Chicago’s economic success as the nation’s third largest city is linked to its early development as a major industrial and manufacturing transportation hub. It was ideally placed to grant access as both a railway epicenter and a waterway access point between the Great Lakes and the Mississippi River.
These factors led to an explosion of population during the second half of the nineteenth century during which time the city grew from a frontier outpost into a major urban metropolis of more than two million residents by 1910. Major industries were attracted to the region during this time such as millwork, national retail, and meat packing. The Union Stock Yard was opened in 1865, followed by the building of Pullman’s model town in the 1880s. Foreign immigrants flocked to the city to work in its various industries, and by the 1850s, more than half of Chicago’s residents were foreign born. This created a strong backbone of diversity that continues to be one of the region’s most notable features today.

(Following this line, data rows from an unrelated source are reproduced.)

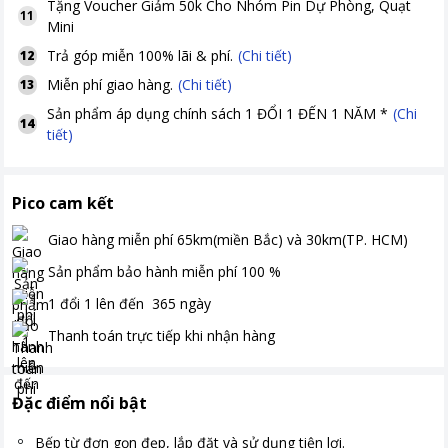
Tặng
Voucher Giảm 50k Cho Nhóm Pin Dự Phòng, Quạt
11
Mini
Trả góp miễn 100% lãi & phí.
(Chi tiết)
12
Miễn phí giao hàng.
(Chi tiết)
13
Sản phẩm áp dụng chính sách 1 ĐỔI 1 ĐẾN 1 NĂM *
(Chi
14
tiết)
Pico cam kết
Giao hàng miễn phí
65km(miền Bắc) và 30km(TP. HCM)
Sản phẩm bảo hành miễn phí
100
%
1 đổi 1 lên đến
365
ngày
Thanh toán
trực tiếp khi nhận hàng
Đặc điểm nổi bật
Bếp từ đơn gọn đẹp, lắp đặt và sử dụng tiện lợi.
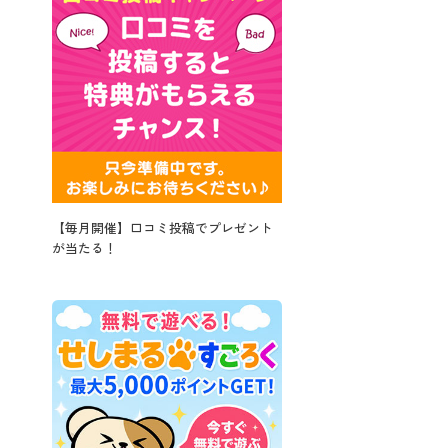
【毎月開催】口コミ投稿でプレゼント
が当たる！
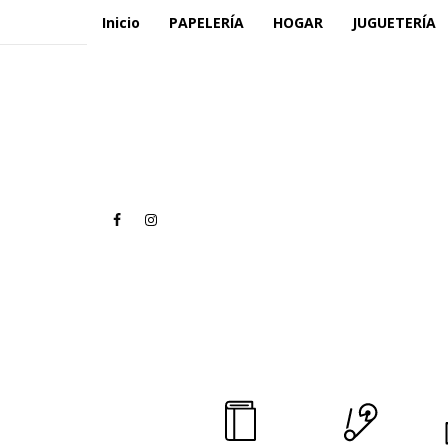
Inicio
PAPELERÍA
HOGAR
JUGUETERÍA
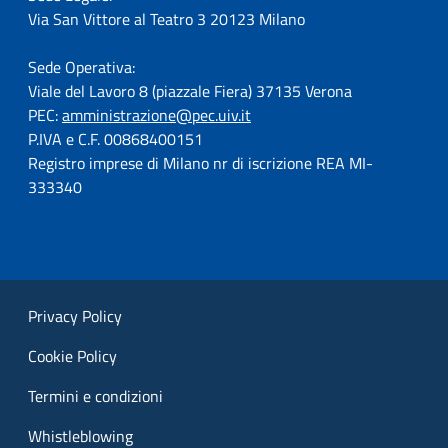
Via San Vittore al Teatro 3 20123 Milano
Sede Operativa:
Viale del Lavoro 8 (piazzale Fiera) 37135 Verona
PEC:
amministrazione@pec.uiv.it
P.IVA e C.F. 00868400151
Registro imprese di Milano nr di iscrizione REA MI-
333340
Privacy Policy
Cookie Policy
Termini e condizioni
Whistleblowing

Much of the structural face of Northeastern Illinois was influenced by the Great Fire of 1871, during which almost a third of the city was burned down, and the subsequent rebuilding of the city under the leadership of architect and city planner Daniel Burnham in the early twentieth century. It was during this time that rapid transit lines were constructed, many of which are still followed by the Chicago Transit Authority lines today. Improved transportation of elevated trains, local railways, and eventually highways enabled substantial population growth into the six counties surrounding Chicago, most of which was historically used as farmland, leading to the construction of today’s suburban landscape.

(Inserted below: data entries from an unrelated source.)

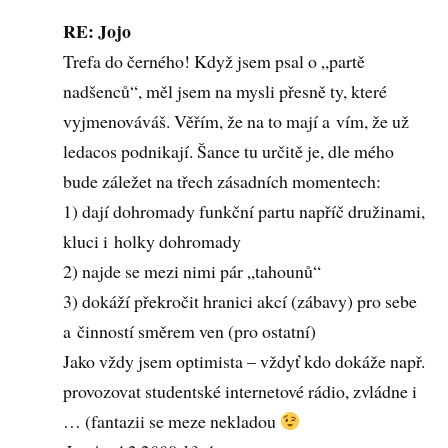
RE: Jojo
Trefa do černého! Když jsem psal o „partě
nadšenců“, měl jsem na mysli přesně ty, které
vyjmenováváš. Věřím, že na to mají a vím, že už
ledacos podnikají. Šance tu určitě je, dle mého
bude záležet na třech zásadních momentech:
1) dají dohromady funkční partu napříč družinami,
kluci i holky dohromady
2) najde se mezi nimi pár „tahounů“
3) dokáží překročit hranici akcí (zábavy) pro sebe
a činností směrem ven (pro ostatní)
Jako vždy jsem optimista – vždyť kdo dokáže např.
provozovat studentské internetové rádio, zvládne i
… (fantazii se meze nekladou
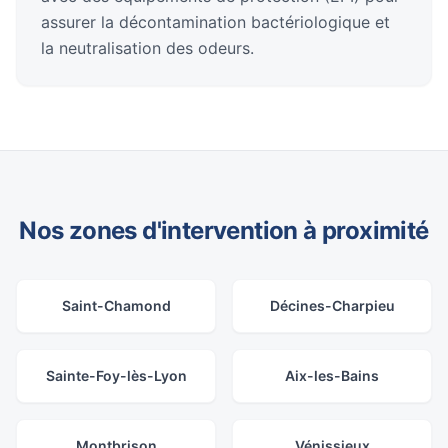
assurer la décontamination bactériologique et
la neutralisation des odeurs.
Nos zones d'intervention à proximité
Saint-Chamond
Décines-Charpieu
Sainte-Foy-lès-Lyon
Aix-les-Bains
Montbrison
Vénissieux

Today, the Northeastern Illinois region is home to nearly 9 million people. The area continues to be comprised of a broad range of ethnic diversity. Residential expansion continues at a fast pace throughout the region. There are currently just over 3 million households in the Metropolitan Chicago area, with over 30,000 new dwelling units built every year. Over 44% of the 4,071 square mile region is occupied by a developed land use, nearly two-thirds of which is residential. The region includes just under 200,000 acres of forest preserves and 710 miles of greenway trails. Our Regional Transportation Authority is the third largest transportation system in the country with 7,200 route miles, providing more than two million rides per day.
It is estimated that over the next fifteen years, the region’s population will grow to 11 million. As stated in CMAP’s Go To 2040 Plan, “The Metropolitan Chicago area is poised to prosper in an increasingly interconnected world. Our region is among the nation’s few global economic centers, and assets include our diverse mix of industries, our vast physical infrastructure and open space, our preeminent educational, cultural, and arts institutions, and our network of unique, identifiable communities.”